- EXERCISE DESCRIPTION
Copy exactly the lines of the material below, starting with the first and including the line that holds "ποιητικό παράπονο έγινε".

[[ DATA RECORDS open ]]

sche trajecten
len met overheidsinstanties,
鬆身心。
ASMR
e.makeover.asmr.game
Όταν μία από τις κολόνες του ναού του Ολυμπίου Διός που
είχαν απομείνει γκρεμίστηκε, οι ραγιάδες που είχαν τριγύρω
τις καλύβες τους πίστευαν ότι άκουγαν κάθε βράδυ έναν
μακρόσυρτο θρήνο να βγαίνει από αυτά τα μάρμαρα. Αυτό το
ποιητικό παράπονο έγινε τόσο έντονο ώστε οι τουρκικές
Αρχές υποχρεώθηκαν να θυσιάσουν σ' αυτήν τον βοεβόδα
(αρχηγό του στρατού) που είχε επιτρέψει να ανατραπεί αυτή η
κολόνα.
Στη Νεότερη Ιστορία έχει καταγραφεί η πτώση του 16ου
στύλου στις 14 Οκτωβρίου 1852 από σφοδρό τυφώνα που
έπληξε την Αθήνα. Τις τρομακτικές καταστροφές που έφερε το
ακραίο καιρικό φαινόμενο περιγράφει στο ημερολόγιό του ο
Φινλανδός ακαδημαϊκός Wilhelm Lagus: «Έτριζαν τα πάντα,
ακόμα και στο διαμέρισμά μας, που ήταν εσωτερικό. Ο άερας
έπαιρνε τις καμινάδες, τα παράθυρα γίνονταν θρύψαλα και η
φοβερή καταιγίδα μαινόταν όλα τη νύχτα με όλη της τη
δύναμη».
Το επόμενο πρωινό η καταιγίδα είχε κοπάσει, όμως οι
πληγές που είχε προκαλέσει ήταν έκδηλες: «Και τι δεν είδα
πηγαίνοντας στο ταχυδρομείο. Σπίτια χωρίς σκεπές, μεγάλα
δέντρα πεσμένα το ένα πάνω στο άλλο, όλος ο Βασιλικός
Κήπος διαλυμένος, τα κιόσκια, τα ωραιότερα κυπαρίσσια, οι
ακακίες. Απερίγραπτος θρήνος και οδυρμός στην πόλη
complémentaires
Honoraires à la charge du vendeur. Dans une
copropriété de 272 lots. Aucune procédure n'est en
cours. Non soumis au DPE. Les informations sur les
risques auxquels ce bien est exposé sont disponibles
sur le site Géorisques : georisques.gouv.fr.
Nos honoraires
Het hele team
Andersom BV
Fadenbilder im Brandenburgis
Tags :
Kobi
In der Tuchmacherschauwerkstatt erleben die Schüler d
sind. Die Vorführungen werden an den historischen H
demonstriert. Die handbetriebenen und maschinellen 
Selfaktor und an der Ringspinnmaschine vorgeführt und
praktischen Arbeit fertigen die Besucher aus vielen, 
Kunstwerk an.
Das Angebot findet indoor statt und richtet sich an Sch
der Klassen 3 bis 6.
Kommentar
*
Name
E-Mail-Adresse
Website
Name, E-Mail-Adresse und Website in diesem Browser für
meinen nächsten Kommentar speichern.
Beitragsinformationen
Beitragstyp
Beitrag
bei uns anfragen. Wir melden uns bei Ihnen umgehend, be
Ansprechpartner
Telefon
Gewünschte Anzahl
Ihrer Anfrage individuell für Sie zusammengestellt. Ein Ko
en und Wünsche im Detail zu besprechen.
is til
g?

[[ DATA RECORDS closed ]]

- RESPONSE BELOW
sche trajecten
len met overheidsinstanties,
鬆身心。
ASMR
e.makeover.asmr.game
Όταν μία από τις κολόνες του ναού του Ολυμπίου Διός που
είχαν απομείνει γκρεμίστηκε, οι ραγιάδες που είχαν τριγύρω
τις καλύβες τους πίστευαν ότι άκουγαν κάθε βράδυ έναν
μακρόσυρτο θρήνο να βγαίνει από αυτά τα μάρμαρα. Αυτό το
ποιητικό παράπονο έγινε τόσο έντονο ώστε οι τουρκικές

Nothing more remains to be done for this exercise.